Salloum Omar H, Marrawani Mohammad, Alatawneh Mustafa, Heih Omar Qasem, Asafra Fouad, Qumsiyeh Dina Mamdouh, Asherah Abed Alkareem
Palestine Polytechnic University, Hebron, Palestine.
Augusta Victoria Hospital, Jerusalem, Palestine.
SAGE Open Med Case Rep. 2025 Aug 11;13:2050313X251365009. doi: 10.1177/2050313X251365009. eCollection 2025.

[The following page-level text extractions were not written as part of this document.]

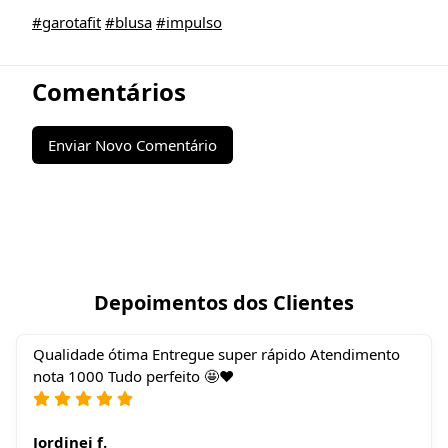
#garotafit
#blusa
#impulso
Comentários
Enviar Novo Comentário
Depoimentos dos Clientes
Qualidade ótima Entregue super rápido Atendimento
nota 1000 Tudo perfeito 🤩❤️
Jordinei f.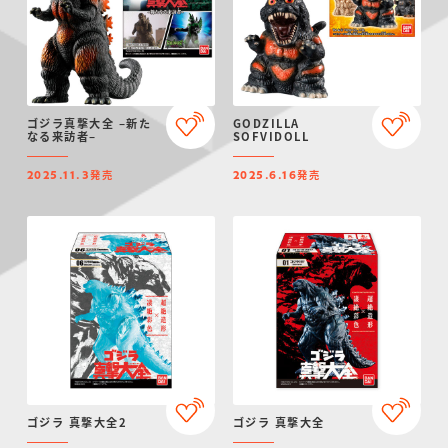
ゴジラ真撃大全 –新た
GODZILLA
なる来訪者–
SOFVIDOLL
発売
発売
2025.11.3
2025.6.16
ゴジラ 真撃大全2
ゴジラ 真撃大全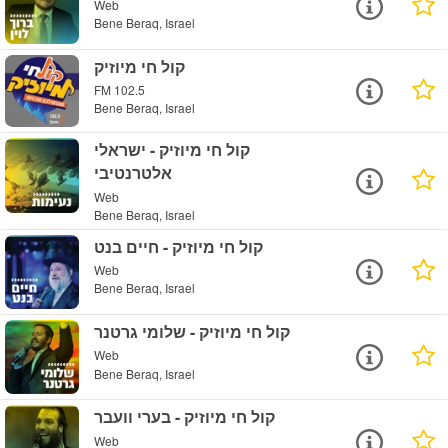
Web
Bene Beraq, Israel
קול חי מיוזיק
FM 102.5
Bene Beraq, Israel
קול חי מיוזיק - ישראלי
אלטרנטיבי
Web
Bene Beraq, Israel
קול חי מיוזיק - חיים בנט
Web
Bene Beraq, Israel
קול חי מיוזיק - שלומי גרטנר
Web
Bene Beraq, Israel
קול חי מיוזיק - בערי וועבר
Web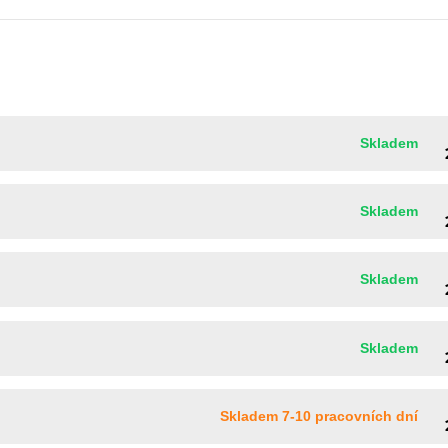
Skladem
Skladem
Skladem
Skladem
Skladem 7-10 pracovních dní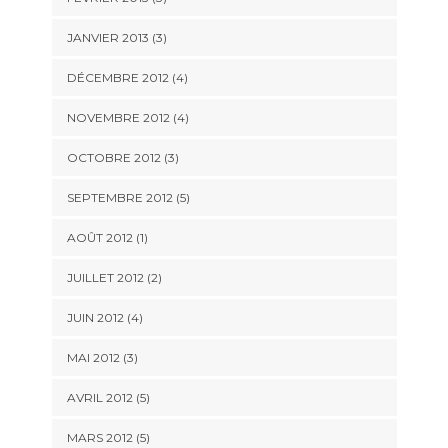
JANVIER 2013
(3)
DÉCEMBRE 2012
(4)
NOVEMBRE 2012
(4)
OCTOBRE 2012
(3)
SEPTEMBRE 2012
(5)
AOÛT 2012
(1)
JUILLET 2012
(2)
JUIN 2012
(4)
MAI 2012
(3)
AVRIL 2012
(5)
MARS 2012
(5)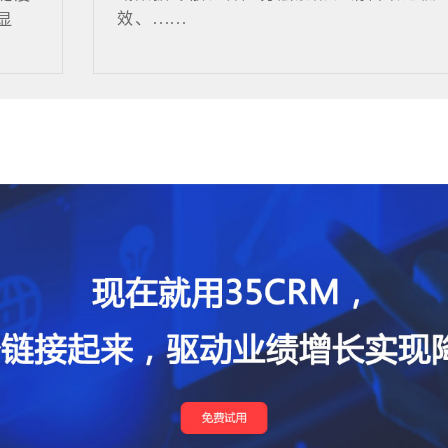
效、......
显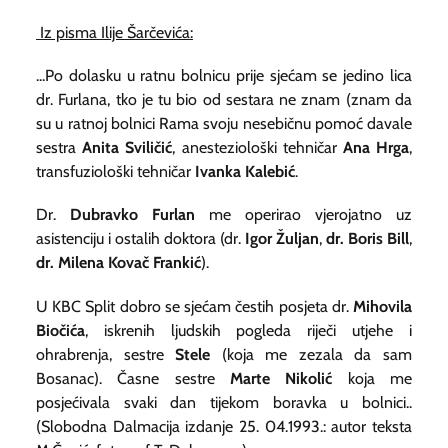
Iz pisma Ilije Šarčevića:
...Po dolasku u ratnu bolnicu prije sjećam se jedino lica
dr. Furlana, tko je tu bio od sestara ne znam (znam da
su u ratnoj bolnici Rama svoju nesebičnu pomoć davale
sestra
Anita Sviličić
, anesteziološki tehničar
Ana Hrga
,
transfuziološki tehničar
Ivanka Kalebić
.
Dr.
Dubravko Furlan
me operirao vjerojatno uz
asistenciju i ostalih doktora (dr.
Igor Žuljan
,
dr. Boris Bill
,
dr. Milena Kovač Frankić
).
U KBC Split dobro se sjećam čestih posjeta dr.
Mihovila
Biočića
, iskrenih ljudskih pogleda riječi utjehe i
ohrabrenja, sestre
Stele
(koja me zezala da sam
Bosanac). Časne sestre
Marte Nikolić
koja me
posjećivala svaki dan tijekom boravka u bolnici..
(Slobodna Dalmacija izdanje 25. 04.1993.: autor teksta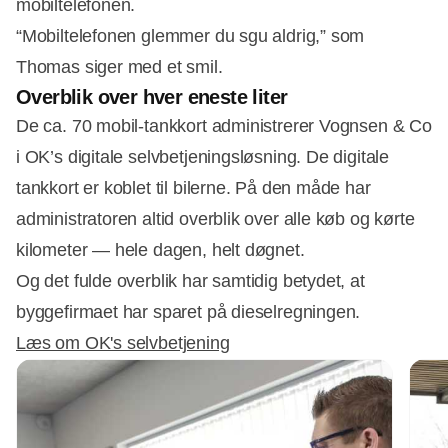
mobiltelefonen.
“Mobiltelefonen glemmer du sgu aldrig,” som
Thomas siger med et smil.
Overblik over hver eneste liter
De ca. 70 mobil-tankkort administrerer Vognsen & Co
i OK’s digitale selvbetjeningsløsning. De digitale
tankkort er koblet til bilerne. På den måde har
administratoren altid overblik over alle køb og kørte
kilometer — hele dagen, helt døgnet.
Og det fulde overblik har samtidig betydet, at
byggefirmaet har sparet på dieselregningen.
Læs om OK's selvbetjening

Hypoglossal nerve palsy is a rare complication following general anesthesia, typically observed after prolonged surgical procedures. This case report discusses a 27-year-old male patient with no significant past medical or surgical history who developed isolated right-sided hypoglossal nerve palsy following an uneventful septoturbinoplasty surgery. The hypoglossal nerve, vulnerable to injury during intubation due to its anatomical course, may result in symptoms such as swallowing difficulties, speech impairment, and tongue deviation. Prompt identification is essential to differentiate it from other serious conditions, such as stroke or airway obstruction. Treatment typically involves steroid therapy, with most cases showing improvement within months. Following oral prednisolone treatment, the patient experienced relief in tongue movements after 1 month, with further partial improvement after 2 months, leading to full clinical recovery by the end of the second month. Careful management during intubation and surgical procedures can help prevent this complication. This case underscores the importance of vigilance and proper management in minimizing the risk of hypoglossal nerve palsy during perioperative care.
舌下神经麻痹是全身麻醉后一种罕见的并发症,通常在长时间手术过程后出现。本病例报告讨论了一名27岁男性患者,他既往无重大内科或外科病史,在一次顺利的鼻中隔鼻甲成形术后出现了孤立的右侧舌下神经麻痹。舌下神经因其解剖走行在插管过程中易受损伤,可能导致吞咽困难、言语障碍和舌偏斜等症状。及时识别对于将其与其他严重情况(如中风或气道阻塞)区分开来至关重要。治疗通常包括类固醇疗法,大多数病例在数月内有所改善。口服泼尼松龙治疗后,患者在1个月后舌运动得到缓解,2个月后进一步部分改善,在第二个月末实现了完全临床康复。插管和手术过程中的仔细管理有助于预防这种并发症。本病例强调了在围手术期护理中保持警惕和妥善管理对于将舌下神经麻痹风险降至最低的重要性。